_Goal of the exercise:_
Return, from the material below, each line in which "décodage" occurs.

_The records:_
★ ★ ★ ★ ★
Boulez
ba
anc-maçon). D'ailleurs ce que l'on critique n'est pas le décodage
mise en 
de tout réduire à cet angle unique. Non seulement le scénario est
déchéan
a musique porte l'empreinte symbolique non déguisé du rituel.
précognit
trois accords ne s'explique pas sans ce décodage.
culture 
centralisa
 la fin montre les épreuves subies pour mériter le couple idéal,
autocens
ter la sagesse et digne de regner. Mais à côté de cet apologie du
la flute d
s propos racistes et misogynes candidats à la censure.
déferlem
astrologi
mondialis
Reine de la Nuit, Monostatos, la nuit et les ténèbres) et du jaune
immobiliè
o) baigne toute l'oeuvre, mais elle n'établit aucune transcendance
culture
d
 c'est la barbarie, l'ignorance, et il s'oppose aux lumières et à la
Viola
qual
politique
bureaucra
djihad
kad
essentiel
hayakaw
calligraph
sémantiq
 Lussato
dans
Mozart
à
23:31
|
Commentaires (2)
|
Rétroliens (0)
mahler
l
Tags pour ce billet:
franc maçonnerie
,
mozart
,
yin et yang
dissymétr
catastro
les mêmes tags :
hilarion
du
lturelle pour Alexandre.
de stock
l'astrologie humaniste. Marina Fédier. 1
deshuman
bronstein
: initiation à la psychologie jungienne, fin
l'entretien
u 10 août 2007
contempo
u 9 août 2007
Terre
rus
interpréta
★ ★ ★ ★ ★
_Exercise response:_
anc-maçon). D'ailleurs ce que l'on critique n'est pas le décodage
trois accords ne s'explique pas sans ce décodage.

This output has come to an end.